◆ **RECORDS FOR THIS EXERCISE**
++++++++++
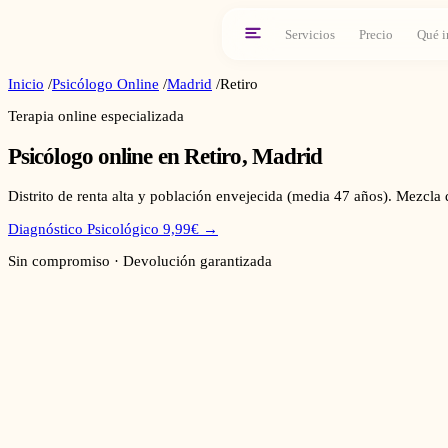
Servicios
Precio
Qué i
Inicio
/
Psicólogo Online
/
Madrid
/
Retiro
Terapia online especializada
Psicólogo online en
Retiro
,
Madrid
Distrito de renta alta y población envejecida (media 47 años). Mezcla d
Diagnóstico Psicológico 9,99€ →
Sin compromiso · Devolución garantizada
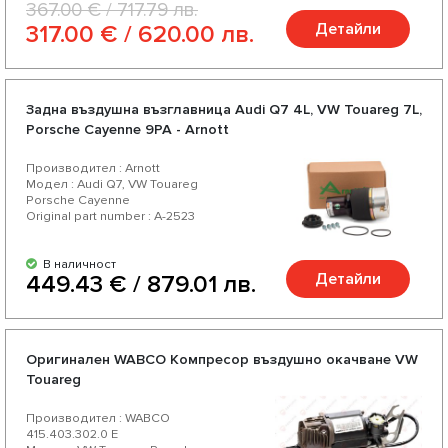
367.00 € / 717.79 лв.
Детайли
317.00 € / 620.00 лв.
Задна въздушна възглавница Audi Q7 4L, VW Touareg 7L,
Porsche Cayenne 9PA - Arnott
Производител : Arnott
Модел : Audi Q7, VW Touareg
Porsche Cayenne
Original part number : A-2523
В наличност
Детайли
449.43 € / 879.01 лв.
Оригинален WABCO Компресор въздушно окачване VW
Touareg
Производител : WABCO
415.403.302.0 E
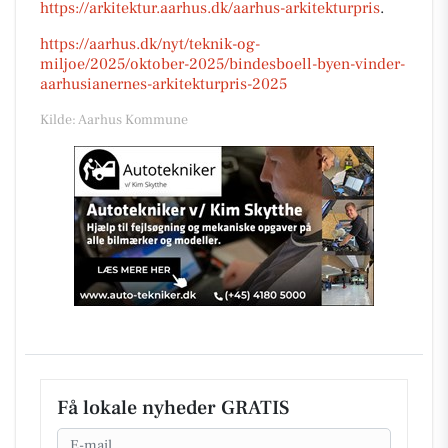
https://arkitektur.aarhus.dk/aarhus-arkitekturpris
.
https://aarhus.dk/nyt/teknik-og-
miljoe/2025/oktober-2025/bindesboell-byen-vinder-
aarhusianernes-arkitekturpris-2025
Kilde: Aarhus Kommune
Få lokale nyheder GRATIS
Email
++++++++++
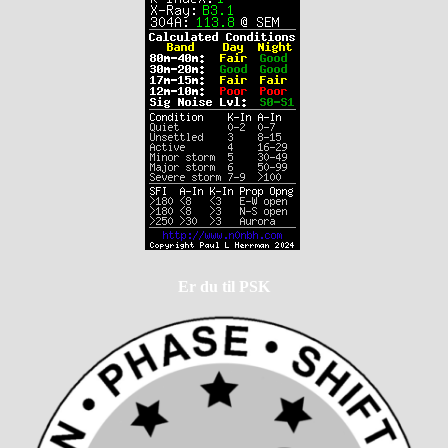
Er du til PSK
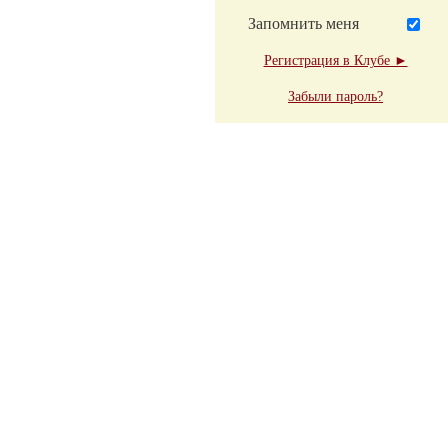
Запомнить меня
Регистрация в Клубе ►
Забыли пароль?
++++++++++
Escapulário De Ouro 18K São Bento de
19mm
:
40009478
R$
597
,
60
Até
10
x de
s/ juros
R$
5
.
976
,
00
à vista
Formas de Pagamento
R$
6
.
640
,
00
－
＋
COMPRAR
++++++++++
◆ **WHAT IS REQUIRED**
Tally the lines of the material that include "Cayenne". Only the total should be given.

◆ **WRITTEN SOLUTION**
2